**WHAT IS BEING ASKED**: All entries below are to be reproduced precisely as they stand, without the pictures.

━━━ SUPPLIED MATERIAL ━━━

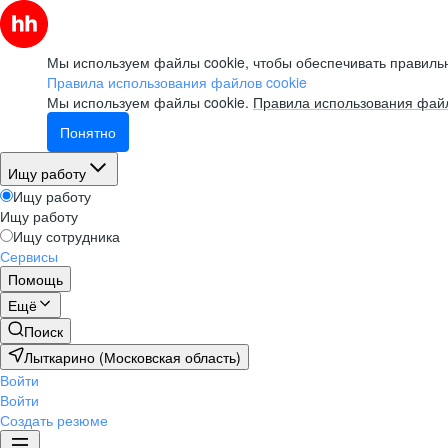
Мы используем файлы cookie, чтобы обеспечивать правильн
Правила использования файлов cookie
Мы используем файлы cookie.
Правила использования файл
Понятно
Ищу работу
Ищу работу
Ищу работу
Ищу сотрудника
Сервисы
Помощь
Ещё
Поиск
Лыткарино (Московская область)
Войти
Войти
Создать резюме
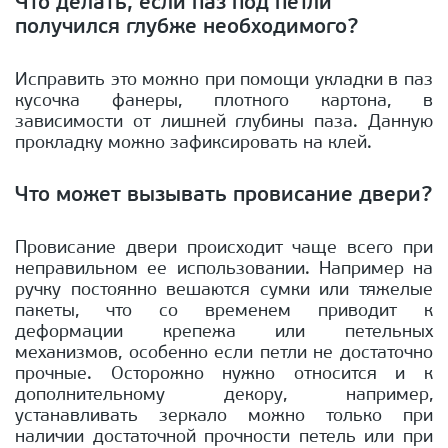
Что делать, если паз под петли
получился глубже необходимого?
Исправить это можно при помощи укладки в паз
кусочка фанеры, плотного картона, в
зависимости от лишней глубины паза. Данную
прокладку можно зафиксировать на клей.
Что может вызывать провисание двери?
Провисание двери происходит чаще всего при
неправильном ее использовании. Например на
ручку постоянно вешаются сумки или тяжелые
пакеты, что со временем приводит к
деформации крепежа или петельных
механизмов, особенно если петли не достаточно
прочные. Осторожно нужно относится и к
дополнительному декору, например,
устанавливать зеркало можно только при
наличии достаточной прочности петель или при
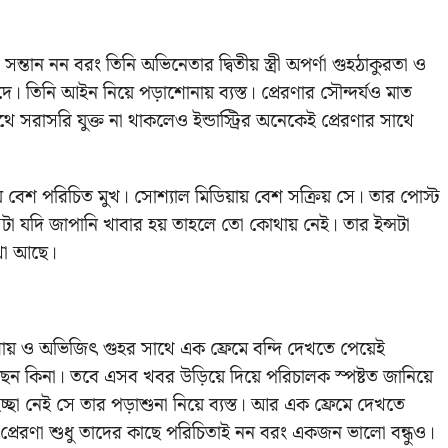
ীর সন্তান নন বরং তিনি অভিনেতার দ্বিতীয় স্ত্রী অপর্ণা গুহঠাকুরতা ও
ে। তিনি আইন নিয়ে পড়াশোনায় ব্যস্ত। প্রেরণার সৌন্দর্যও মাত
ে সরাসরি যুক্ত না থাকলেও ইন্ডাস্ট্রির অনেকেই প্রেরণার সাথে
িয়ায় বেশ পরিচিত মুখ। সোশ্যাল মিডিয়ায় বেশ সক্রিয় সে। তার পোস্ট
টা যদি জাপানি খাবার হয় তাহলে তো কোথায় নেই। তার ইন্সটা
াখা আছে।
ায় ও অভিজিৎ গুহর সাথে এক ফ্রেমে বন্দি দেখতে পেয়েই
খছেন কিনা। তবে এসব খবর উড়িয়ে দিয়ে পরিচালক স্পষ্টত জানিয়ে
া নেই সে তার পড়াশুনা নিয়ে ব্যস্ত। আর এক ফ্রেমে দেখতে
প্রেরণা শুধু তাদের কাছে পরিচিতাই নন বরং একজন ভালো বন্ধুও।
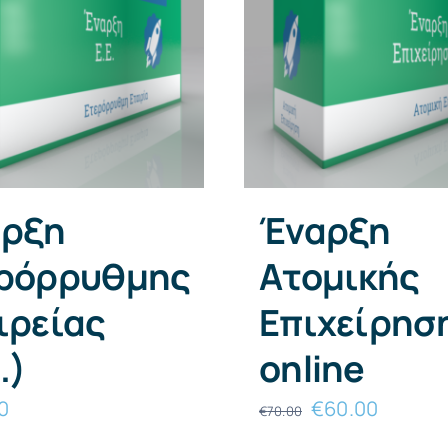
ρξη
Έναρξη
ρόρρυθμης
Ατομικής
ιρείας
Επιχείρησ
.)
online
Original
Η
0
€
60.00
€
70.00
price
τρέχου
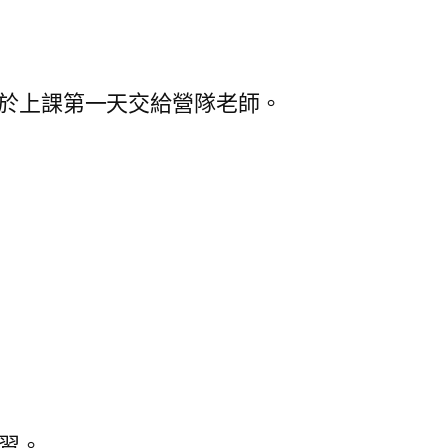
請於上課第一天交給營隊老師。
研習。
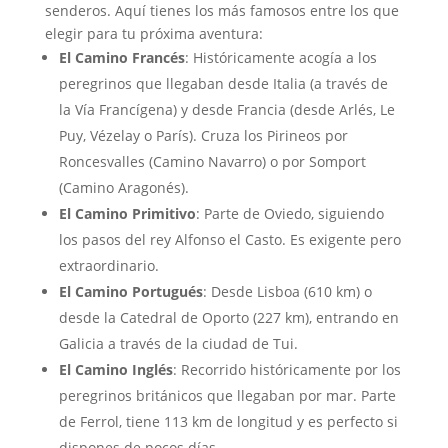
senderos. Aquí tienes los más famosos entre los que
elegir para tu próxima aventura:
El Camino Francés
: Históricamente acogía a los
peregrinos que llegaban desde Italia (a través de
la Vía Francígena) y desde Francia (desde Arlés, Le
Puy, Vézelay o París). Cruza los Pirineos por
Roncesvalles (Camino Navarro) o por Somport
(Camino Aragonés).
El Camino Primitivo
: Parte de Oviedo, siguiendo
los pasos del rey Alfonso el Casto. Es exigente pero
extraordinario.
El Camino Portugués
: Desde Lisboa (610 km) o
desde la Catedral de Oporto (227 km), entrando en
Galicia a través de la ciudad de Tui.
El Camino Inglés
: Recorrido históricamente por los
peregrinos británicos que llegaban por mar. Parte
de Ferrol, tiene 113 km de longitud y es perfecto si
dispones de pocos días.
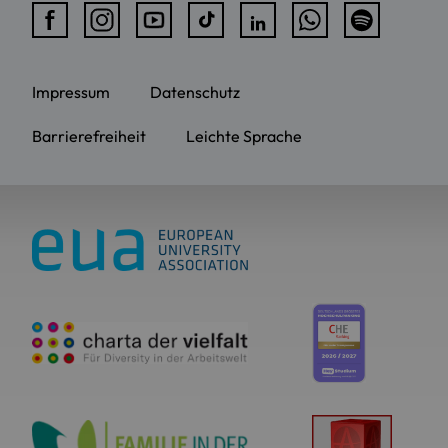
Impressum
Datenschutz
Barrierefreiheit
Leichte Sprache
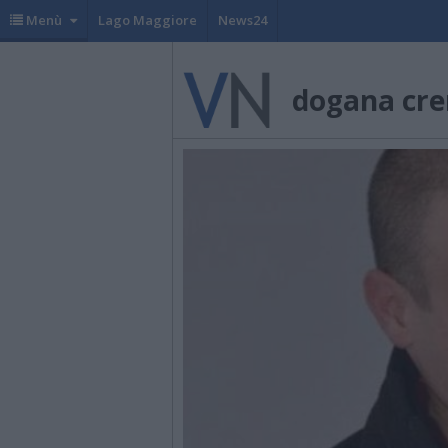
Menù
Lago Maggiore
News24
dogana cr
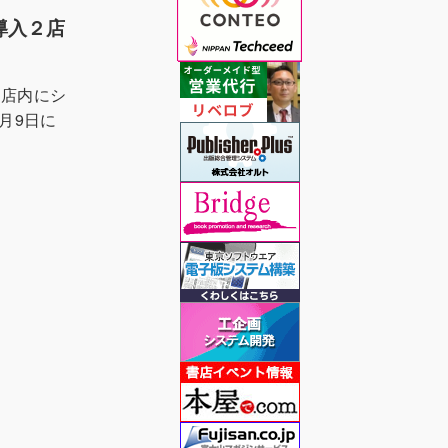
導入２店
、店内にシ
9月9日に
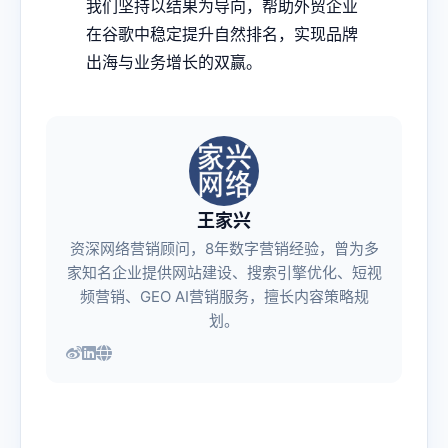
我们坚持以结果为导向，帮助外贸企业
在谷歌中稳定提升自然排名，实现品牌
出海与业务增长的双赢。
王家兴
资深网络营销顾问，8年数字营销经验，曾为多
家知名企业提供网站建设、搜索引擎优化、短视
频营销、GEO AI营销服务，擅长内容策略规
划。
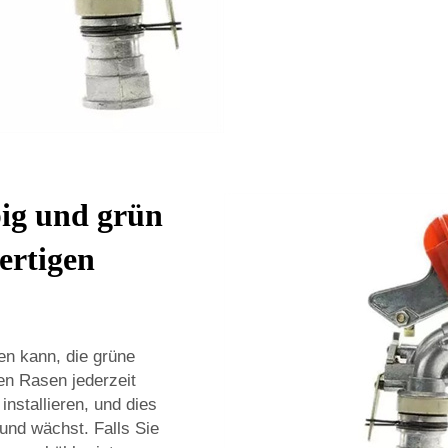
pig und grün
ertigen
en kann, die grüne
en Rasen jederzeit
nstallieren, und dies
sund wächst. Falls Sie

━━━

**TASK OUTPUT**:
Мы используем файлы cookie, чтобы обеспечивать правильн
Правила использования файлов cookie
Мы используем файлы cookie.
Правила использования файл
Понятно
Ищу работу
Ищу работу
Ищу работу
Ищу сотрудника
Сервисы
Помощь
Ещё
Поиск
Лыткарино (Московская область)
Войти
Войти
Создать резюме
Что делать, если паз под петли
получился глубже необходимого?
Исправить это можно при помощи укладки в паз
кусочка фанеры, плотного картона, в
зависимости от лишней глубины паза. Данную
прокладку можно зафиксировать на клей.
Что может вызывать провисание двери?
Провисание двери происходит чаще всего при
неправильном ее использовании. Например на
ручку постоянно вешаются сумки или тяжелые
пакеты, что со временем приводит к
деформации крепежа или петельных
механизмов, особенно если петли не достаточно
прочные. Осторожно нужно относится и к
дополнительному декору, например,
устанавливать зеркало можно только при
наличии достаточной прочности петель или при
ীর সন্তান নন বরং তিনি অভিনেতার দ্বিতীয় স্ত্রী অপর্ণা গুহঠাকুরতা ও
ে। তিনি আইন নিয়ে পড়াশোনায় ব্যস্ত। প্রেরণার সৌন্দর্যও মাত
ে সরাসরি যুক্ত না থাকলেও ইন্ডাস্ট্রির অনেকেই প্রেরণার সাথে
িয়ায় বেশ পরিচিত মুখ। সোশ্যাল মিডিয়ায় বেশ সক্রিয় সে। তার পোস্ট
টা যদি জাপানি খাবার হয় তাহলে তো কোথায় নেই। তার ইন্সটা
াখা আছে।
ায় ও অভিজিৎ গুহর সাথে এক ফ্রেমে বন্দি দেখতে পেয়েই
খছেন কিনা। তবে এসব খবর উড়িয়ে দিয়ে পরিচালক স্পষ্টত জানিয়ে
া নেই সে তার পড়াশুনা নিয়ে ব্যস্ত। আর এক ফ্রেমে দেখতে
প্রেরণা শুধু তাদের কাছে পরিচিতাই নন বরং একজন ভালো বন্ধুও।
ρξη
Έναρξη
ρόρρυθμης
Ατομικής
ιρείας
Επιχείρησ
.)
online
Original
Η
0
€
60.00
€
70.00
price
τρέχου
請於上課第一天交給營隊老師。
研習。
senderos. Aquí tienes los más famosos entre los que
elegir para tu próxima aventura:
El Camino Francés
: Históricamente acogía a los
peregrinos que llegaban desde Italia (a través de
la Vía Francígena) y desde Francia (desde Arlés, Le
Puy, Vézelay o París). Cruza los Pirineos por
Roncesvalles (Camino Navarro) o por Somport
(Camino Aragonés).
El Camino Primitivo
: Parte de Oviedo, siguiendo
los pasos del rey Alfonso el Casto. Es exigente pero
extraordinario.
El Camino Portugués
: Desde Lisboa (610 km) o
desde la Catedral de Oporto (227 km), entrando en
Galicia a través de la ciudad de Tui.
El Camino Inglés
: Recorrido históricamente por los
peregrinos británicos que llegaban por mar. Parte
de Ferrol, tiene 113 km de longitud y es perfecto si
dispones de pocos días.
Impressum
Datenschutz
Barrierefreiheit
Leichte Sprache
Menù
Lago Maggiore
News24
dogana cr
導入２店
、店内にシ
9月9日に
我们坚持以结果为导向，帮助外贸企业
在谷歌中稳定提升自然排名，实现品牌
出海与业务增长的双赢。
王家兴
资深网络营销顾问，8年数字营销经验，曾为多
家知名企业提供网站建设、搜索引擎优化、短视
频营销、GEO AI营销服务，擅长内容策略规
划。
pig und grün
ertigen
en kann, die grüne
en Rasen jederzeit
nstallieren, und dies
sund wächst. Falls Sie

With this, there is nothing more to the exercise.